The issue in question was that the IRS decided that it was a red flag when the single mother of two wasn’t meeting what they considered to be a threshold amount of income to be supporting her family. After going over her returns and learning that she was actually living with her parents and paying them rent to stay there, the IRS decided that she in fact wasn’t supporting her children, and enventually asked her to return the money she had received by claiming them as dependents.
[T]he agency insisted Rachel couldn’t prove she was supporting her children — she didn’t have enough receipts — so she had to stop claiming them as dependents. A few weeks ago she paid back $1,438 (plus penalties and interest!) on that issue.
Way to go, IRS. You did an investigation likely costing tens of thousands of dollars (counting both sides) to squeeze a grand out of a single mom who did nothing wrong.

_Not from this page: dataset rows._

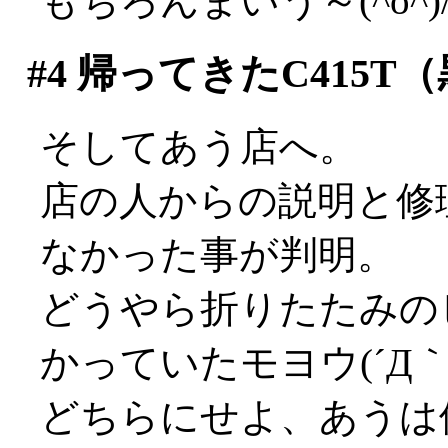
もちろんまいう～(^o^)
#4
帰ってきたC415T（
そしてあう店へ。
店の人からの説明と修
なかった事が判明。
どうやら折りたたみの
かっていたモヨウ(´Д｀;
どちらにせよ、あうは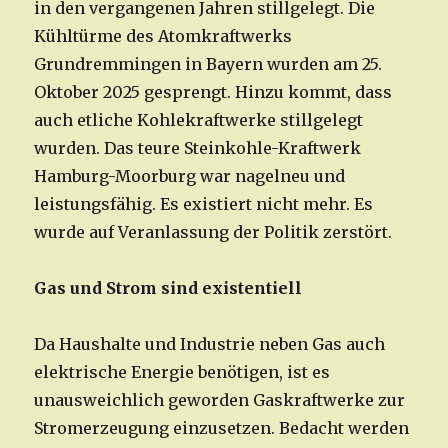
in den vergangenen Jahren stillgelegt. Die
Kühltürme des Atomkraftwerks
Grundremmingen in Bayern wurden am 25.
Oktober 2025 gesprengt. Hinzu kommt, dass
auch etliche Kohlekraftwerke stillgelegt
wurden. Das teure Steinkohle-Kraftwerk
Hamburg-Moorburg war nagelneu und
leistungsfähig. Es existiert nicht mehr. Es
wurde auf Veranlassung der Politik zerstört.
Gas und Strom sind existentiell
Da Haushalte und Industrie neben Gas auch
elektrische Energie benötigen, ist es
unausweichlich geworden Gaskraftwerke zur
Stromerzeugung einzusetzen. Bedacht werden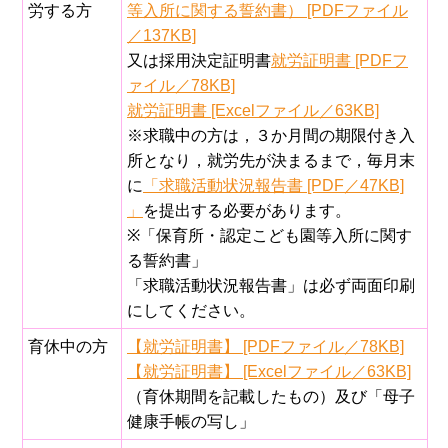
労する方
等入所に関する誓約書） [PDFファイル
／137KB]
又は採用決定証明書
就労証明書 [PDFフ
ァイル／78KB]
就労証明書 [Excelファイル／63KB]
※求職中の方は，３か月間の期限付き入
所となり，就労先が決まるまで，毎月末
に
「求職活動状況報告書 [PDF／47KB]
」
を提出する必要があります。
※「保育所・認定こども園等入所に関す
る誓約書」
「求職活動状況報告書」は必ず両面印刷
にしてください。
育休中の方
【就労証明書】 [PDFファイル／78KB]
【就労証明書】 [Excelファイル／63KB]
（育休期間を記載したもの）及び「母子
健康手帳の写し」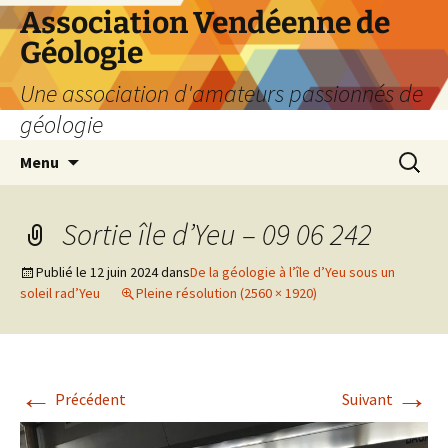
Aller
Association Vendéenne de
au
Géologie
contenu
Une association d'amateurs passionnés de
géologie
Recherc
Menu
Sortie île d’Yeu – 09 06 242
Publié le
12 juin 2024
dans
De la géologie à l’île d’Yeu sous un
soleil rad’Yeu
Pleine résolution (2560 × 1920)
←
→
Précédent
Suivant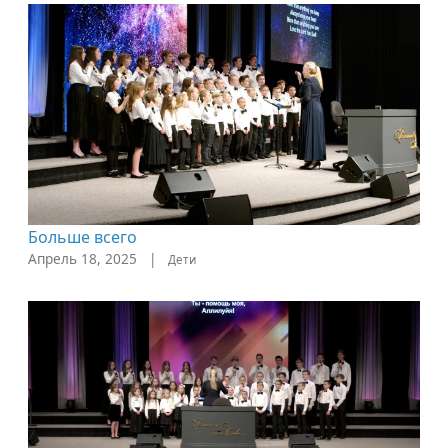
Больше всего
Апрель 18, 2025
|
Дети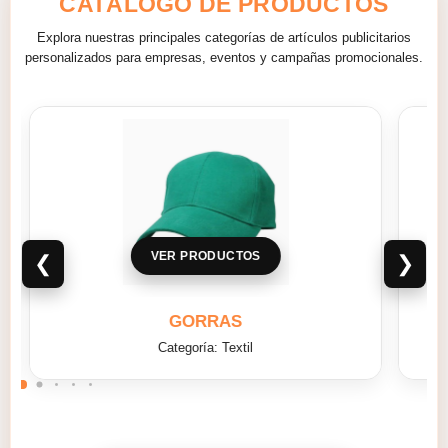
CATÁLOGO DE PRODUCTOS
Explora nuestras principales categorías de artículos publicitarios
personalizados para empresas, eventos y campañas promocionales.
VER PRODUCTOS
❮
❯
MALETAS
Categoría: Textil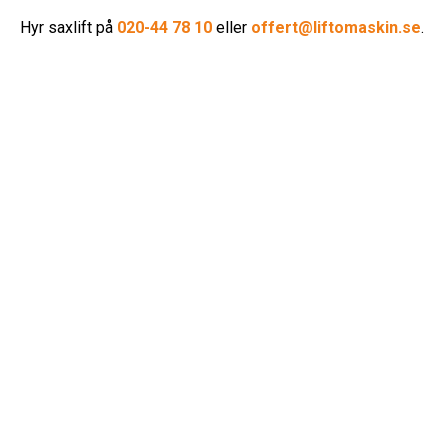
Hyr saxlift på
020-44 78 10
eller
offert@liftomaskin.se
.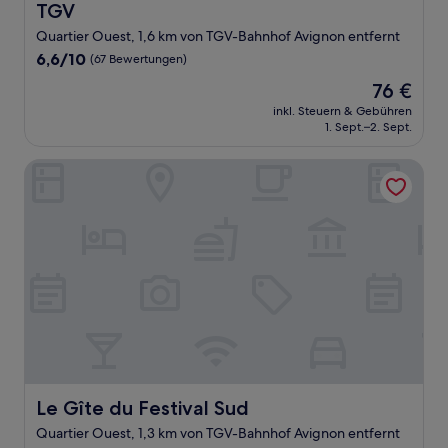
TGV
Quartier Ouest, 1,6 km von TGV-Bahnhof Avignon entfernt
6.6
6,6/10
(67 Bewertungen)
von
Der
76 €
10,
Preis
(67
inkl. Steuern & Gebühren
beträgt
1. Sept.–2. Sept.
Bewertungen)
76 €
Le Gîte du Festival Sud
Le Gîte du Festival Sud
Le Gîte du Festival Sud
Quartier Ouest, 1,3 km von TGV-Bahnhof Avignon entfernt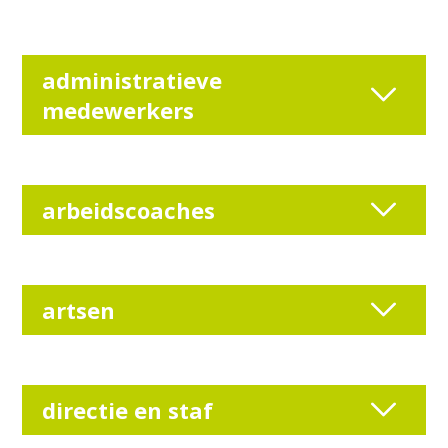
administratieve
medewerkers
arbeidscoaches
artsen
directie en staf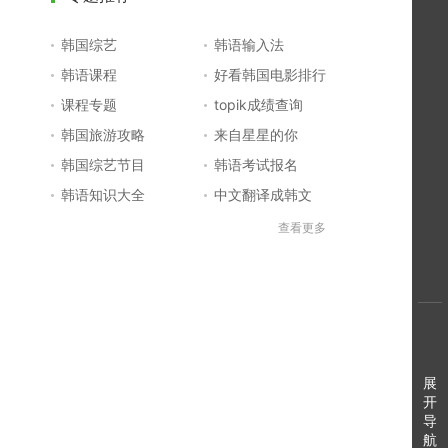
韩国综艺
韩语输入法
韩语课程
好看韩国电影排行
课程专题
topik成绩查询
韩国旅游攻略
来自星星的你
韩国综艺节目
韩语考试报名
韩语知识大全
中文翻译成韩文
topik初级考试真题
韩国大学
查看更多
韩国电影排行榜
韩国电视剧排行榜
韩国明星排行榜
韩语怎么说
四级成绩查询
六级成绩查询
topik中高级备考
韩语学习入门
李敏镐最新电视剧
日语一级报名
展
开
日语五十音图
韩语等级考试
导
英语单词大全
韩语入门学习
航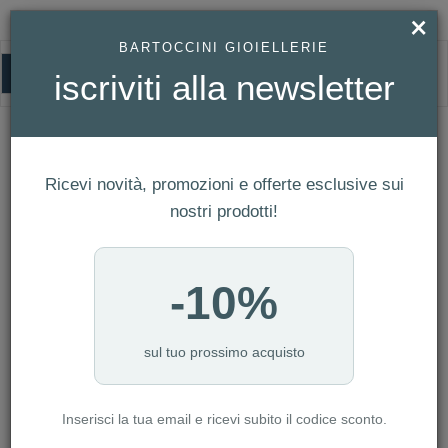
×
BARTOCCINI GIOIELLERIE
0
iscriviti alla newsletter
HOMEPAGE
SWAROVSKI - ANELLO COCKTAIL CONSTELLA, TAGLIO PRINCESS, PAVÉ,
BIANCO, PLACCATO RODIO REF. 5645251
Swarovski - Anello cocktail Constella,
Ricevi novità, promozioni e offerte esclusive sui
Taglio Princess, Pavé, Bianco, Placcato
nostri prodotti!
rodio Ref. 5645251
-10%
sul tuo prossimo acquisto
Inserisci la tua email e ricevi subito il codice sconto.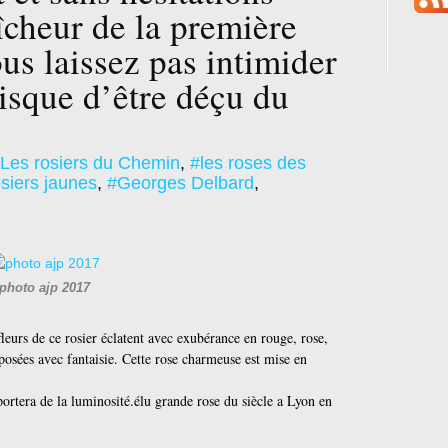
îcheur de la première
us laissez pas intimider
risque d’être déçu du
Les rosiers du Chemin
,
#les roses des
siers jaunes
,
#Georges Delbard
,
photo ajp 2017
leurs de ce rosier éclatent avec exubérance en rouge, rose,
posées avec fantaisie.
Cette rose charmeuse est mise en
portera de la luminosité.élu grande rose du siècle a Lyon en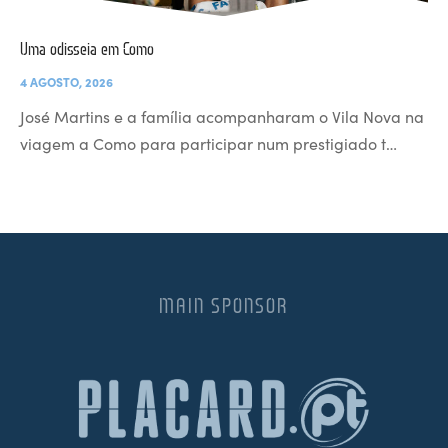
Uma odisseia em Como
4 AGOSTO, 2026
José Martins e a família acompanharam o Vila Nova na
viagem a Como para participar num prestigiado t…
MAIN SPONSOR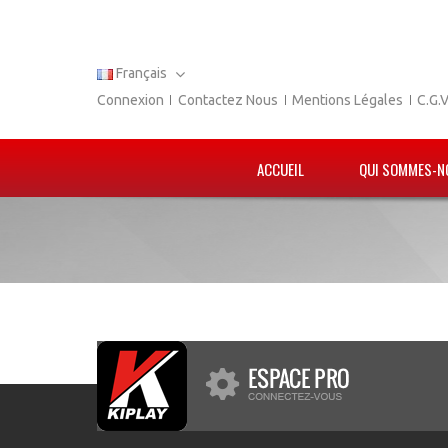
Français
Connexion
Contactez Nous
Mentions Légales
C.G.
ACCUEIL
QUI SOMMES-N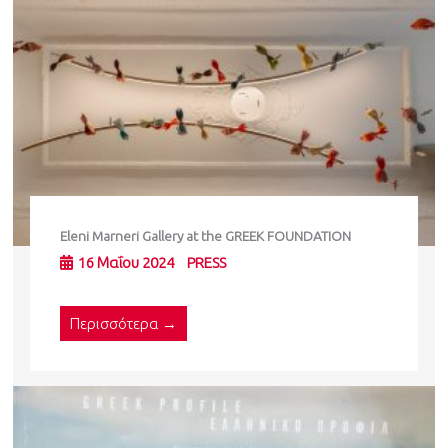
Eleni Marneri Gallery at the GREEK FOUNDATION
16 Μαΐου 2024
PRESS
Περισσότερα →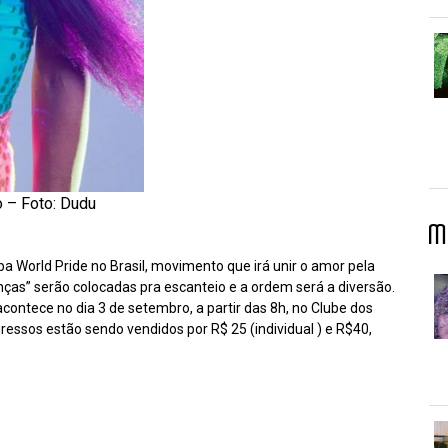
o – Foto: Dudu
M
ba World Pride no Brasil, movimento que irá unir o amor pela
ças” serão colocadas pra escanteio e a ordem será a diversão.
acontece no dia 3 de setembro, a partir das 8h, no Clube dos
gressos estão sendo vendidos por R$ 25 (individual ) e R$40,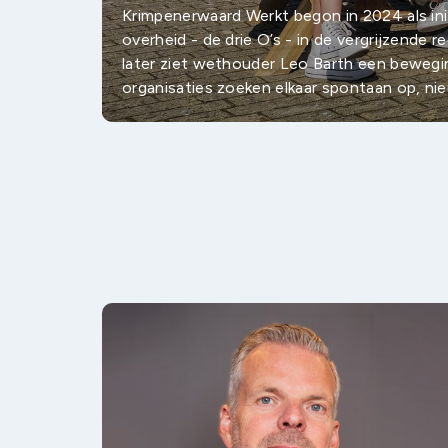
Krimpenerwaard Werkt begon in 2024 als in
overheid - de drie O’s - in de vergrijzende r
later ziet wethouder Leo Barth een bewegin
organisaties zoeken elkaar spontaan op, ni
partijen willen actief bijdragen aan de toeko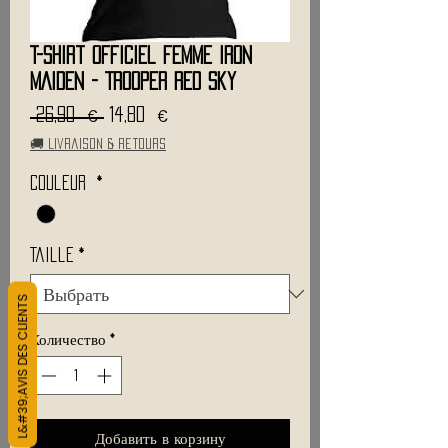
T-Shirt Officiel Femme IRON
MAIDEN - Trooper Red Sky
Обычная
Спеццена
 26,90 € 
14,80 €
цена
🚚 Livraison & retours
Couleur
*
Taille
*
L&#39;AVIS DES CLIENTS
Количество
*
Добавить в корзину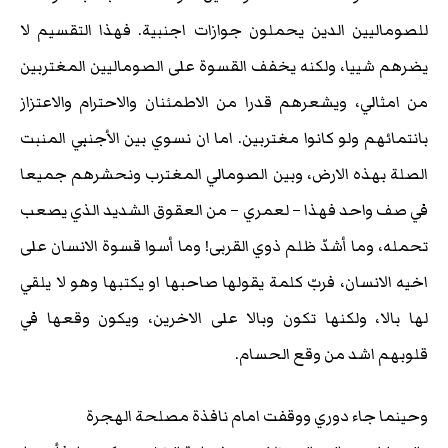
للصوماليين الدين يحملون جوازات اجنبية. فهذا التقسيم لا
يضرهم شييا، ولكنه يخفف القسوة على الصوماليين المغتربين
من امثالي، ويشعرهم قدرا من الاطمئنان والاحترام والاعتزاز
بانتمائهم ولو كانوا مغتربين. اما ان نسوي بين الأجنبي المنبت
الصلة بهذه الارض، وبين الصومالي المغترب ونحشرهم جميعا
في صف واحد فهذا – لعمري – من العقوق الشديد الذي يصعب
تحمله، وما أشدّ ظلم ذوي القربى! وما أسوا قسوة الانسان على
اخيه الانسان، فربّ كلمة يقولها صاحبها او يكتبها وهو لا يلقي
لها بالا، ولكنها تكون وبالا على الاخرين، ويكون وقعها في
قلوبهم اشد من وقع الحسام.
وحينما جاء دوري ووقفت امام نافذة مصلحة الهجرة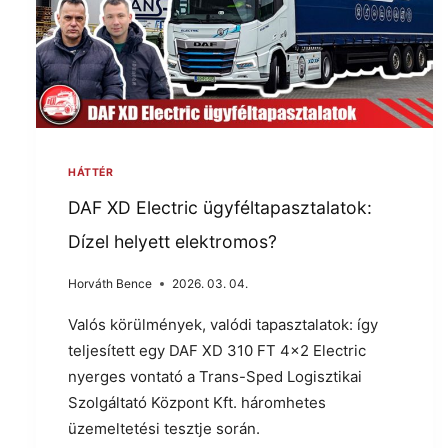
HÁTTÉR
DAF XD Electric ügyféltapasztalatok:
Dízel helyett elektromos?
Horváth Bence
2026. 03. 04.
Valós körülmények, valódi tapasztalatok: így
teljesített egy DAF XD 310 FT 4×2 Electric
nyerges vontató a Trans-Sped Logisztikai
Szolgáltató Központ Kft. háromhetes
üzemeltetési tesztje során.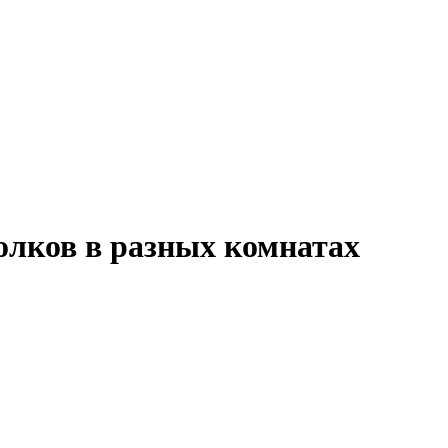
олков в разных комнатах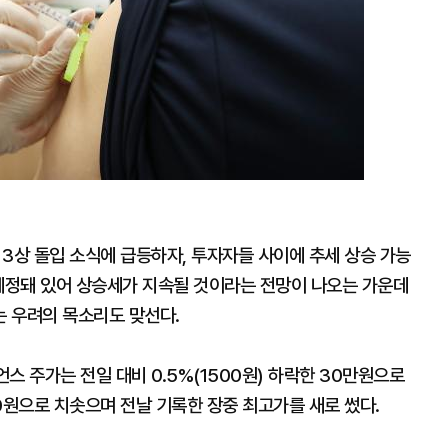
3상 돌입 소식에 급등하자, 투자자들 사이에 추세 상승 가능
 예정돼 있어 상승세가 지속될 것이라는 전망이 나오는 가운데
 우려의 목소리도 맞선다.
스 주가는 전일 대비 0.5%(1500원) 하락한 30만원으로
0원으로 치솟으며 전날 기록한 장중 최고가를 새로 썼다.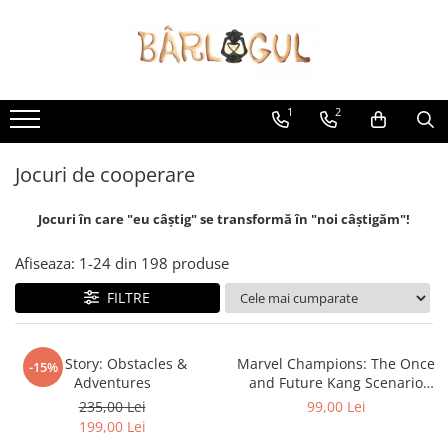
Jocuri
Accesorii
Tipuri
Protecție cărți
1
2
Boardgames
Zaruri
Jocuri cu Carti
Monezi
Jocuri de cooperare
Jocuri cu Zaruri
Altele
Genuri
Jocuri în care "eu câștig" se transformă în "noi câștigăm"!
Jocuri de strategie
Afiseaza:
1-
24
din
198
produse
Jocuri de familie
FILTRE
Jocuri de cooperare
Jocuri pentru copii
Jocuri de petrecere
Toy Story: Obstacles &
Marvel Champions: The Once
-15%
Jocuri pentru adulți
Adventures
and Future Kang Scenario
Pack
Grupul tău
235,00 Lei
99,00 Lei
199,00 Lei
2 jucători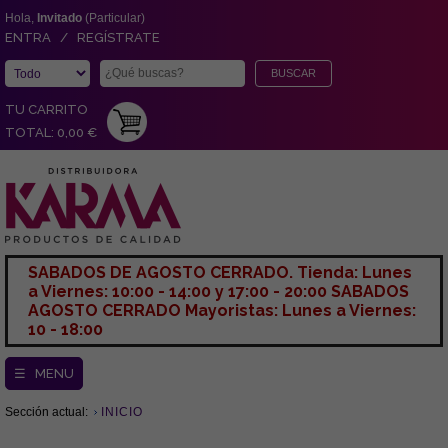
Hola,
Invitado
(Particular)
ENTRA / REGÍSTRATE
TU CARRITO
TOTAL: 0,00 €
SABADOS DE AGOSTO CERRADO. Tienda: Lunes
a Viernes: 10:00 - 14:00 y 17:00 - 20:00 SABADOS
AGOSTO CERRADO Mayoristas: Lunes a Viernes:
10 - 18:00
☰ MENU
Sección actual:
INICIO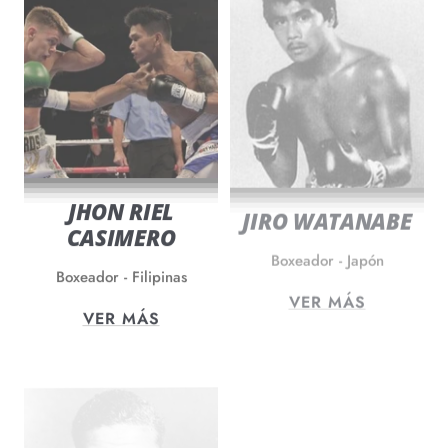
JHON RIEL
JIRO WATANABE
CASIMERO
Boxeador - Japón
Boxeador - Filipinas
VER MÁS
VER MÁS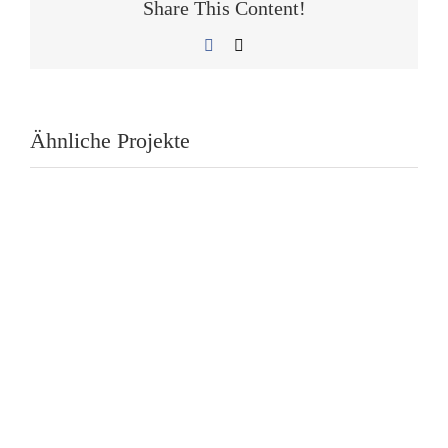
Share This Content!
Facebook
E-
Mail
Ähnliche Projekte
Toxic Shock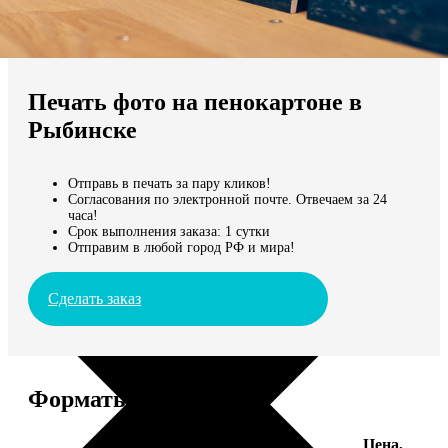
Не нашли Ваш город?
Мы доставляем по всему миру
Печать фото на пенокартоне в
Продолжить без города
Рыбинске
Отправь в печать за пару кликов!
Согласования по электронной почте. Отвечаем за 24
часа!
Срок выполнения заказа: 1 сутки
Отправим в любой город РФ и мира!
Сделать заказ
Форматы и цены
Цена,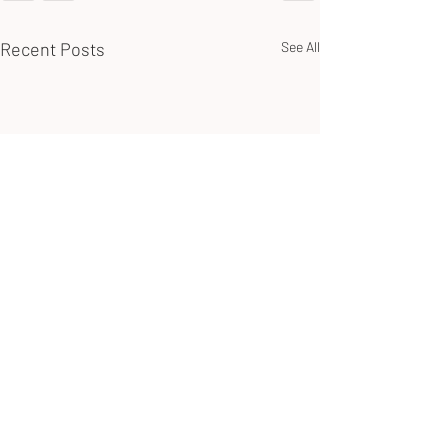
Recent Posts
See All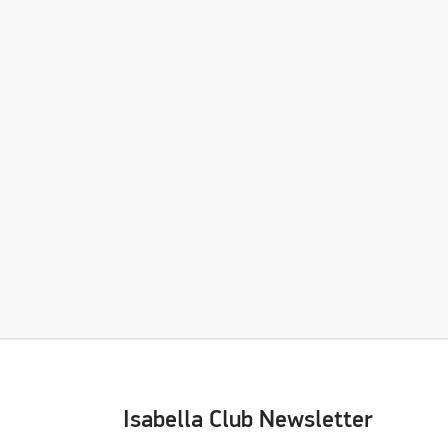
Isabella Club Newsletter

According to the article, in 2006 a person who received an earned income tax credit, a credit given to the working poor, was more than twice as likely to be audited than the rest of the tax paying public. And, a large percentage of those who receive an EIC refund are women, especially single parents.
So, to summarize, by trying to save more money to care for her children, a single mother making $10 an hour living with her parents was told by the IRS that she didn’t have enough money to exist on. And, once they proved that was the case, the IRS then penalized her by…taking away more money.
And people wonder why it is hard to pull out of debt in America.